Emblème et raison originelle du festival, Mozart ouvre le festival d’Aix-en-Provence dans son fief historique, le Théâtre de l’Archevêché, avec des Noces de Figaro plus « modernes » que le pastiche de Strehel donné par Jean-Paul Scarpitta à Montpellier. C’est en effet autour d’un canapé livré par Ikea que le futur marié prend les mensurations, au milieu d’étagères d’archives, d’imprimantes et de bureaux. Richard Brunel nous plonge dans le monde de l’entreprise, microcosme où se jouent aujourd’hui les relations de pouvoir et de domination analogues à celles entre maître et valet au siècle des Lumières.
« Folle journée » au rythme endiablé
Pourtant ce n’est pas tant le concept, déjà éventé par Michael Haneke dans Don Giovanni à Paris, que la direction d’acteurs, inventive, prenant souvent au pied de la lettre le livret, avec des effets comiques garantis, comme le chien du comte posté devant le cabinet où se cache Cherubino – pour le plus grand bonheur des petits comme des grands – sans oublier une habile utilisation des lieux où se projettent sur les murs du décor l’ombre de l’olivier côté cour pour une scène, nocturne, de jardin au quatrième acte pleine de poésie.
Folle journée plus théâtrale que musicale cependant – voix souvent banales ou inadaptées et maniérismes dans la direction du talentueux chef du Cercle de l’Harmonie, Jérémie Rohrer. Heureusement de cela le public aixois n’a cure, emmitouflé pour certains dans les couvertures gracieusement prêtées par le festival – le spectacle se termine vers une heure du matin et la cour de l’Archevêché ne résiste pas à la fraîcheur de la nuit provençale.
Sublime David et Jonathas et envoûtante création de George Benjamin
Le mythique théâtre sous le dais des étoiles accueillait également, en alternance, le David et Jonathas de Charpentier, coproduit avec l’Opéra Comique où il sera donné en janvier prochain. Une fois surmontés la laideur du décor en contreplaqué Ikea et l’ennui de la récurrence des tombés de rideau qui segmentent l’opéra en tableaux, on se trouve récompensés par une musique sublime, en particulier la seconde partie, culminant avec la bouleversante mort de Jonathas et la déploration des choeurs, passage obligé de la tragédie lyrique française rappelant la tragédie grecque. Qui plus est servie magnifiquement par William Christie et ses Arts Flo’, dont la sonorité s’est enrichie au fil des ans.

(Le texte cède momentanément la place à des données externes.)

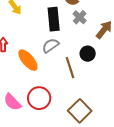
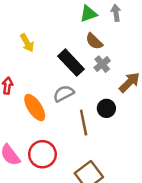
black rectangle: (54, 19) -> (71, 63), turned -45

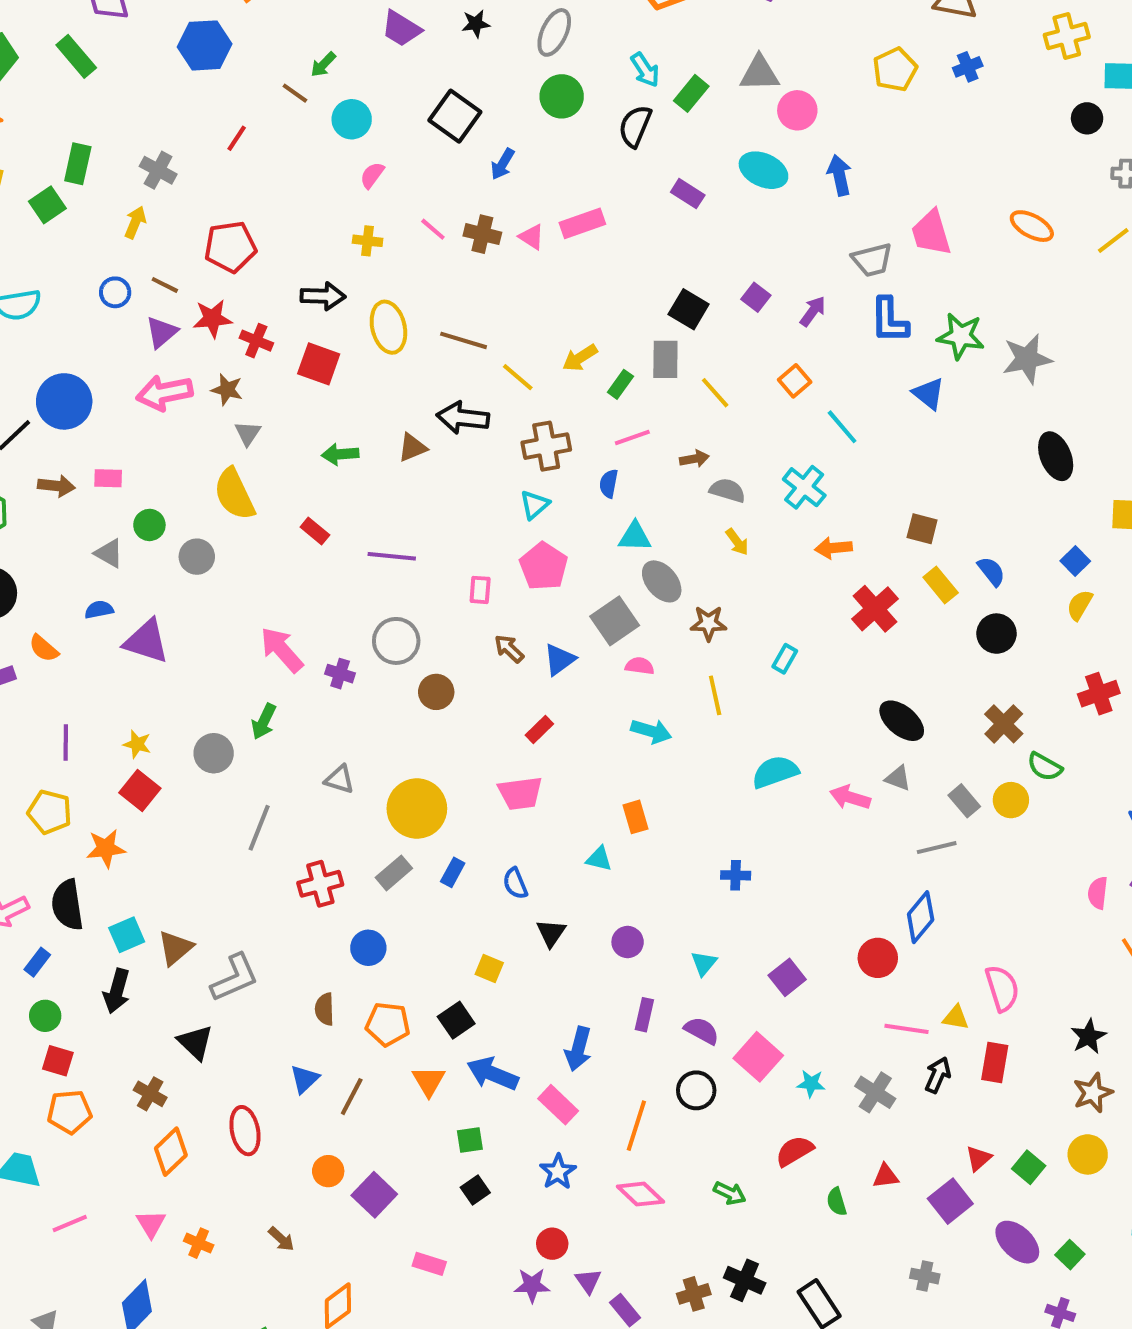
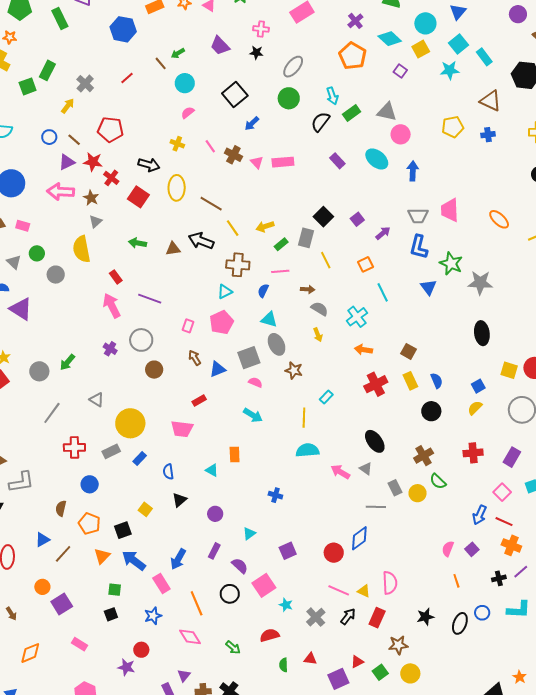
pink arrow: (282, 650) -> (112, 306), moved
yellow line: (715, 695) -> (304, 418), moved
brown star: (1093, 1093) -> (398, 645), moved
orange line: (636, 1126) -> (197, 603), turned -55
purple triangle: (588, 1281) -> (184, 675), moved

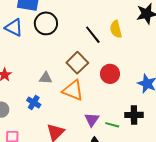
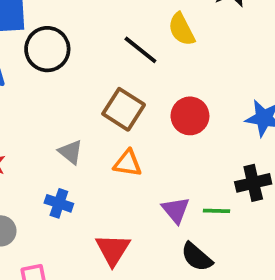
gray triangle: (46, 78) -> (71, 152), turned 48
orange triangle: (73, 90) -> (128, 163), size x0.7

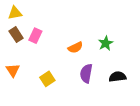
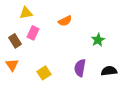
yellow triangle: (15, 13) -> (26, 13), moved
brown rectangle: (16, 35) -> (15, 41), moved
orange semicircle: (75, 48) -> (65, 21), moved

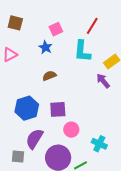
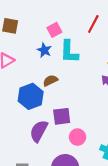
cyan L-shape: (82, 51) -> (69, 52), moved
blue hexagon: (27, 108) -> (31, 96), moved
purple semicircle: (34, 139) -> (39, 131), moved

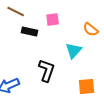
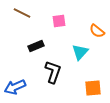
black rectangle: (30, 32) -> (36, 46), moved, turned -35

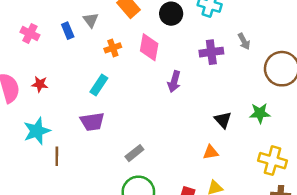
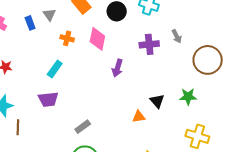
orange cross: (113, 48) -> (67, 38), turned 32
orange triangle: (211, 152) -> (139, 117), moved

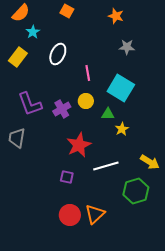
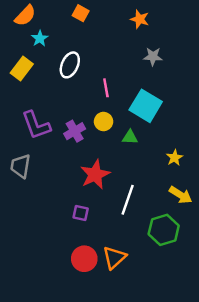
yellow star: (122, 129) -> (175, 158), moved
white line: (106, 166) -> (128, 200), turned -55

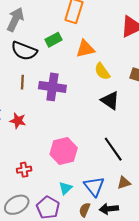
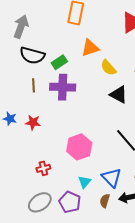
green rectangle: (54, 40) -> (59, 62), moved

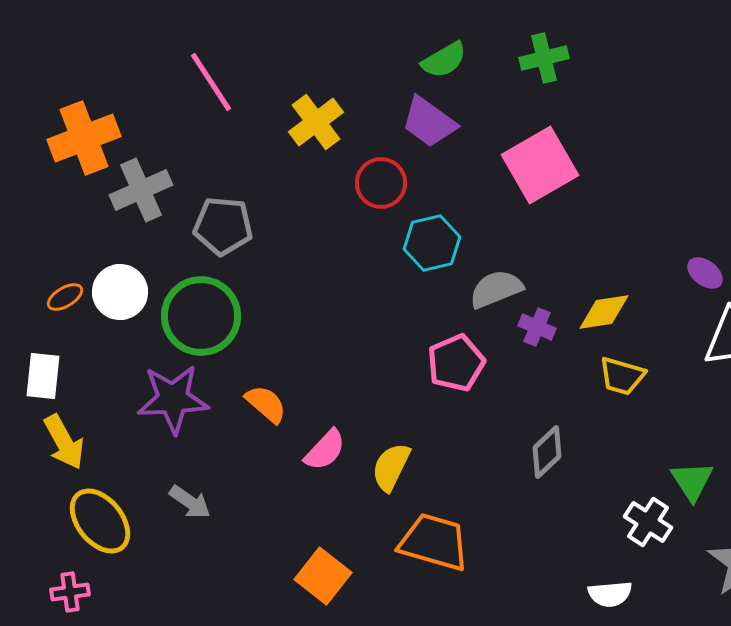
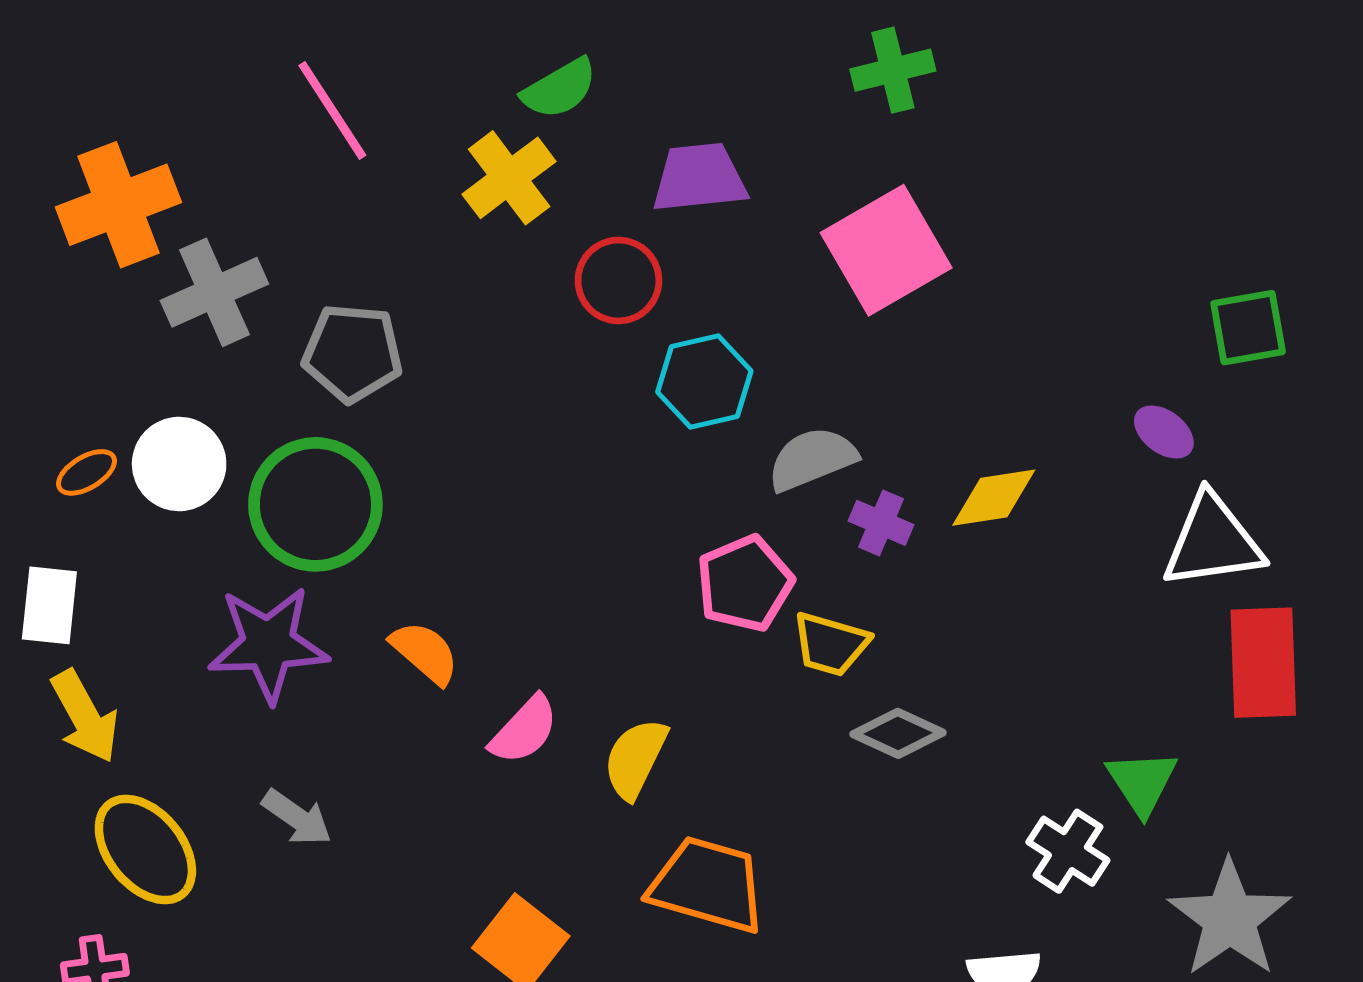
green semicircle: (444, 60) -> (560, 89), moved
purple trapezoid: (429, 122) -> (699, 178), turned 138
yellow trapezoid: (622, 376) -> (831, 644), moved
gray diamond: (547, 452) -> (898, 733), turned 68

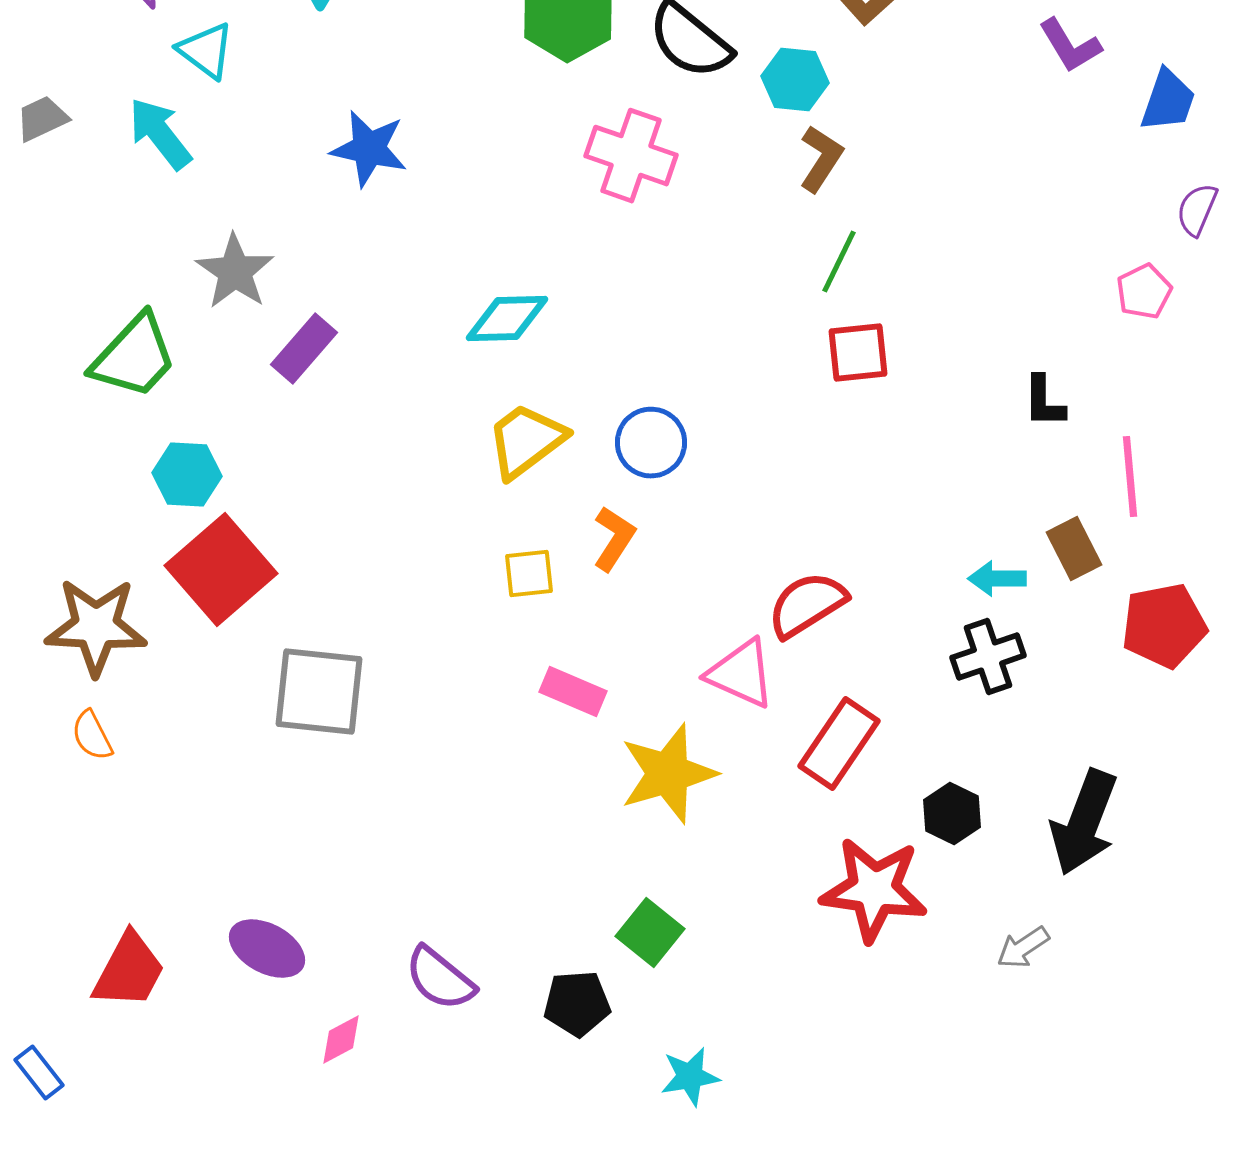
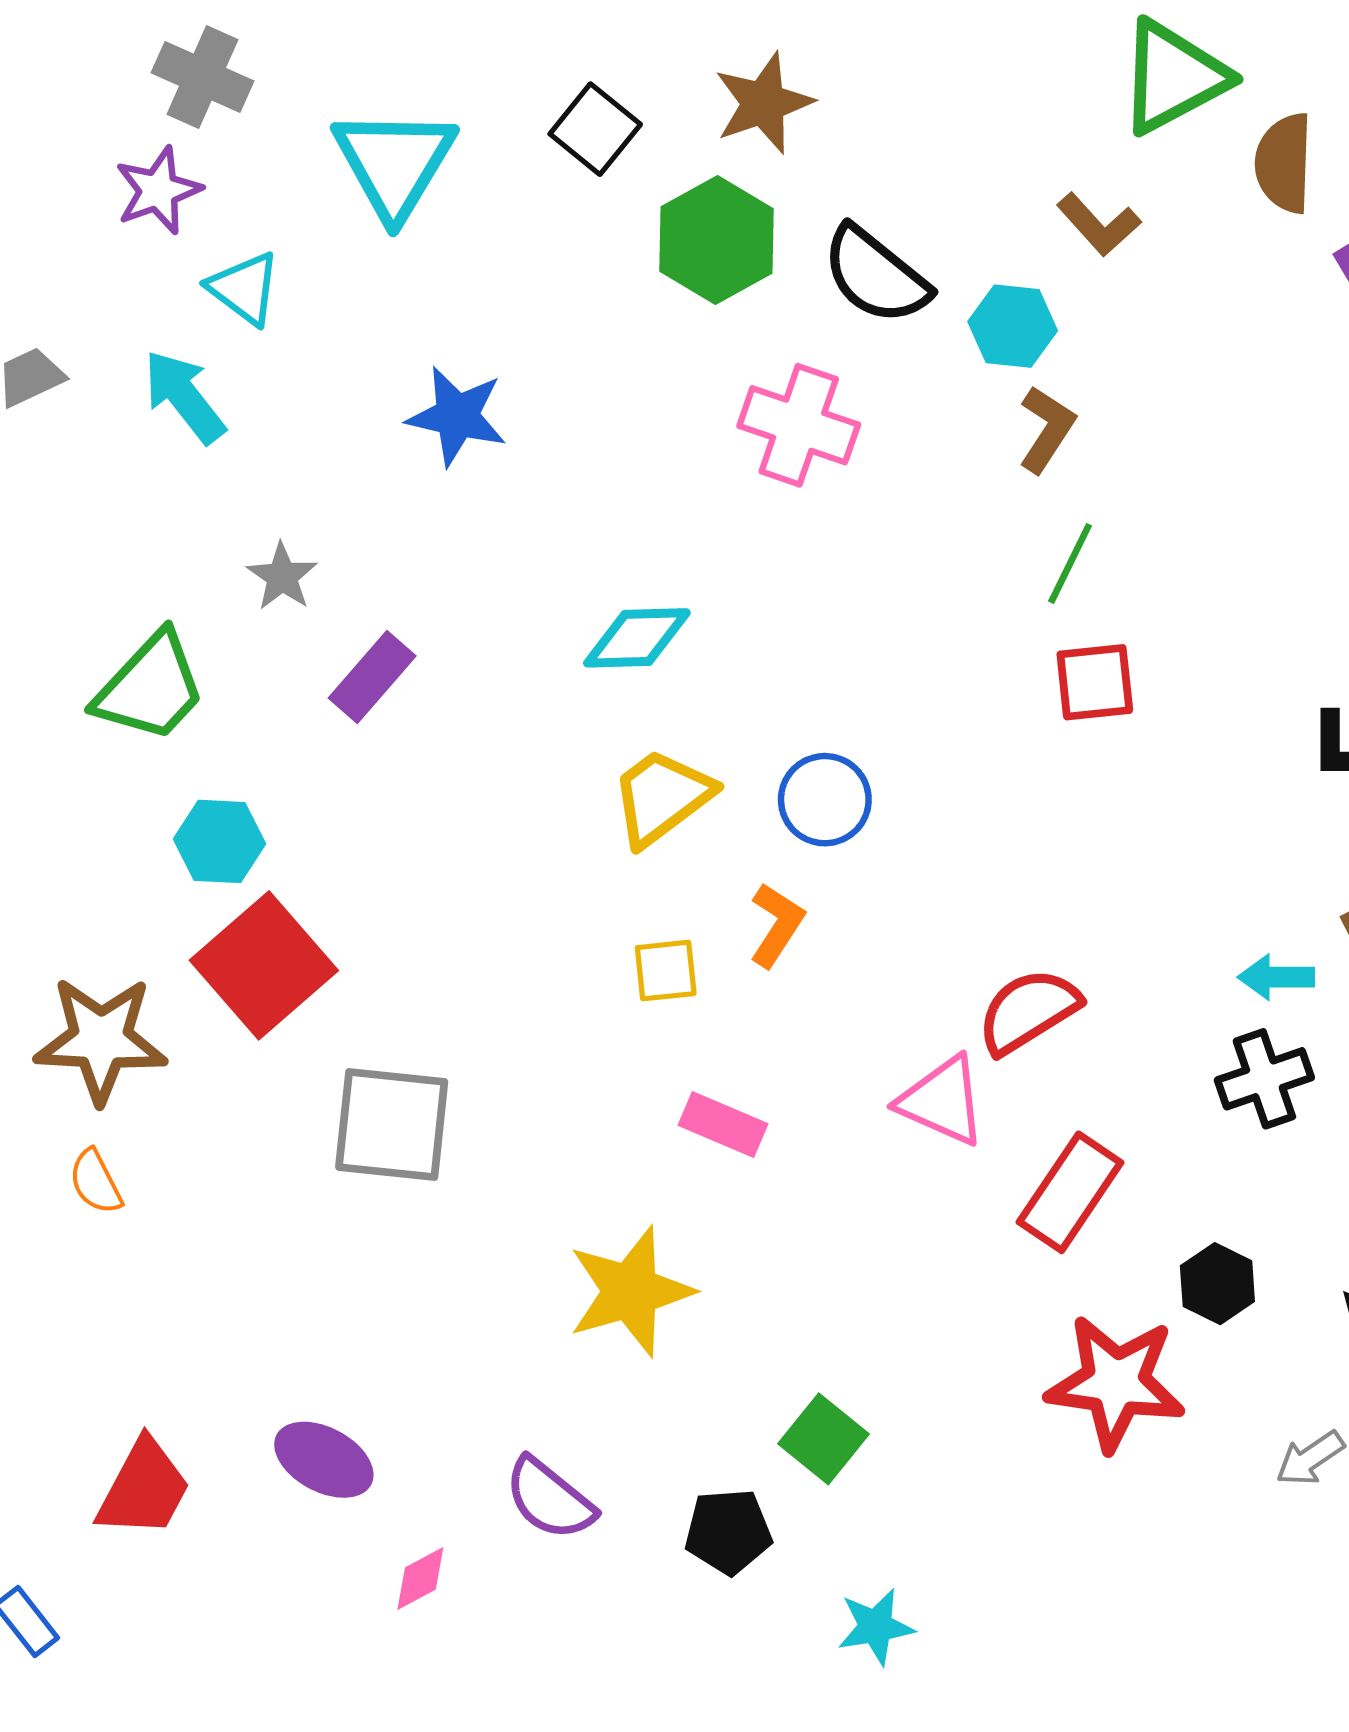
gray star: (235, 272) -> (282, 577), size x0.7
yellow star: (668, 774) -> (630, 1291), moved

Mais le grand événement de cette édition se déroulait sans doute au Grand-Théâtre de Provence, inauguré il y a cinq ans pour la Walkyrie dirigée par Simon Rattle à la tête du Philharmonique de Berlin. Toute l’Europe lyrique était là – ou presque – pour la création mondiale d’une commande du festival d’Aix-en-Provence en coproduction avec le Covent Garden de Londres, le Mai Musical Florentin et le Capitole de Toulouse, et avec le soutien du British Council.
Written on skin de George Benjamin, dirigé par le compositeur lui-même, reprend la légende provençale du cœur mangé, principal condiment de cette histoire d’adultère sur fond de soumission féminine au Moyen-Age. Mélangeant avec une habileté rare instruments anciens et modernes, Benjamin réalise une partition narrative et fascinante saluée par une standing ovation du public, rassuré par la facture classique et linéaire de la composition, où l’on entre comme dans un excellent film. D’autant que l’interprétation confine à la perfection, tant côté chanteurs, avec entre autres le contre-ténor Bejun Mehta, que côté orchestral – le remarquable Mahler Chamber Orchestra.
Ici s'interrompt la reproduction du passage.